Odin's Murder
Page 56
Mannaz
I walk slowly in my lace-up wedges. Faye still takes nearly two steps to every one of mine. “He’s right,” I say. “I am exhausted. He just didn’t have to be such a condescending jerk about it.”
“Well, I shouldn’t be so intrusive.” She flashes me a tentative smile. “It’s just terribly fascinating, and I’m not very experienced when it comes to interpersonal relationships with people my own age.”
“You’re fine. It’s just a tender topic, sometimes.”
“You’re not a freak, you know. Every girl on campus would like to be you. Even the ones who—”
Three guys, all in black jeans and black long-sleeved shirts, walk past us on the path, reciting what sounds like Shakespeare put to a hip-hop tune.
“Mi’lady.” A heavy, dark-skinned boy bows with a flourish and a brilliant smile as he steps to my left.
“No, every girl on camps wants to look like me,” I tell Faye. “Even the ones who what? Call me names behind my back? Say I’m trashy?”
She looks at the ground. “They say things about me, too. I’m the ‘orphan girl’, right?”
“I tell you what,” I say, throwing my arm around her shoulders. “I’ll come live with you in your cardboard box.”
“By the campfire under a railroad bridge?” She giggles. “Okay, but you’ll have to teach me how to wear scandalous skirts and smutty lipstick. And bras.”
“Short skirts aren’t hard to wear; you just put them on and go.”
“It’s the walking in them that looks hard,” she protests. “And none of the girls in the dorm can figure out how you sit down without giving a view all the way up your fallopian tubes.”

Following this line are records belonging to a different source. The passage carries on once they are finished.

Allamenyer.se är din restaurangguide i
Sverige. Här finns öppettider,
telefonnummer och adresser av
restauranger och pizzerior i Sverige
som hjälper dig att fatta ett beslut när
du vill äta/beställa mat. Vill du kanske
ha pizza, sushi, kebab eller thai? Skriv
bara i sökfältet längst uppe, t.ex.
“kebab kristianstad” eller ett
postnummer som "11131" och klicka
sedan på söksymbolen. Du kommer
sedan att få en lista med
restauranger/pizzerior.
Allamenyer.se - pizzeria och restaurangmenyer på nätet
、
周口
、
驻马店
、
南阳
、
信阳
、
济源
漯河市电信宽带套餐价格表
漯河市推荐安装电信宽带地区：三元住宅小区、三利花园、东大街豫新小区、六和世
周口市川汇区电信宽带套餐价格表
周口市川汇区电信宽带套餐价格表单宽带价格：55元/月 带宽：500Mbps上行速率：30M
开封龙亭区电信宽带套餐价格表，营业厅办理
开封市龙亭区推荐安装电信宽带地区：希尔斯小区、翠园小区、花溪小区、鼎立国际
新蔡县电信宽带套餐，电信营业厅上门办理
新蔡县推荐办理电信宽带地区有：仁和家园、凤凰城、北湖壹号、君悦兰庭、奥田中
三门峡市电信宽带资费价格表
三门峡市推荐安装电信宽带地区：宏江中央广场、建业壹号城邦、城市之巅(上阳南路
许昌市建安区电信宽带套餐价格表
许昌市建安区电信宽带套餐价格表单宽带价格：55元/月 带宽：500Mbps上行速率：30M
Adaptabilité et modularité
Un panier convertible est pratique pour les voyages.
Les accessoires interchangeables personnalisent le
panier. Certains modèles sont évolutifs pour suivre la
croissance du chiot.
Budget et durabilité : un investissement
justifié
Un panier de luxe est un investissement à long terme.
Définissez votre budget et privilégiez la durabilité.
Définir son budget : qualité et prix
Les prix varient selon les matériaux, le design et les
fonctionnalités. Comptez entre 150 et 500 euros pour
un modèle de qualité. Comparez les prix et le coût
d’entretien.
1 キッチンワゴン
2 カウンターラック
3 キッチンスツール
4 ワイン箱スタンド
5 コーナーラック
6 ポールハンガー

“Gross!” I gesture for her to go ahead of me up the steps to the dining hall, but stop before we go into the cafeteria doors, and dig in my bag for my buzzing phone.
The doctor doesn’t want to discharge me while I still have a fever. They’re moving me to an outpatient room. Looks like another night of mystery meat and Jell-O.
I show my brother’s text to Faye. She pouts.
I type: How are you feeling?
“Tell him about the book I found,” my roommate says, standing on tiptoe to see the screen when it vibrates again. “About the Native American myths.”
“That would be torture for Jules,” I murmur. “Talking about a book he can’t read.”
Tired. The rash is gone, though. Mostly. Faye leads me though the double doors and through the line while I work my thumbs over the phone, but another message comes through before I hit send. Have to go. Allergist is here.
Faye grabs an extra plastic tray, slides it along next to hers and plunks a salad on it. I erase what I’ve written, and start again: Tell me what they say. And when they think you can get out. Faye and Ethan miss you.
“Can’t we go see him?” Faye asks. “The Dean would give you permission, wouldn’t he?”
“Maybe, but I’d have to find a way to get there.” I hand th
e cashier my meal card, and frown at my phone.
I miss them too.
He really is doped up. Faye pays for her food, and leads the way to our usual table. “You could take a taxi. Or maybe they’d let Jeremy take you. You could bring him the book. It would give him something to do for the project. There are several in there with bird tales. I like the Cherokee stories about the Tla-Nu-Wa. They were huge magic birds who could speak the language of men. I marked them in the book. There’s a very traditional one where a medicine man casts five baby magic birds into a cave where a bottomless river flows. The comparisons are fascinating.”
Ethan is eating at the table by himself. His hair has grown in a little more, a lighter blond than his eyebrows. I wonder if it’s straight or curly, and if he always shaves it, the way swimmers do. Danielle is sitting several tables away, laughing with girls in her project group. Interesting.
Faye claims a spot several spaces away from him, without saying hello. I ignore him, too, setting my tray down. I sit, and then pivot, swinging my legs over the bench in a practiced move.
“It’s all in the knees,” I tell Faye. “I actually keep them together a lot more than people assume.”
Ethan coughs, takes several swallows of soda, but continues to stare at his food.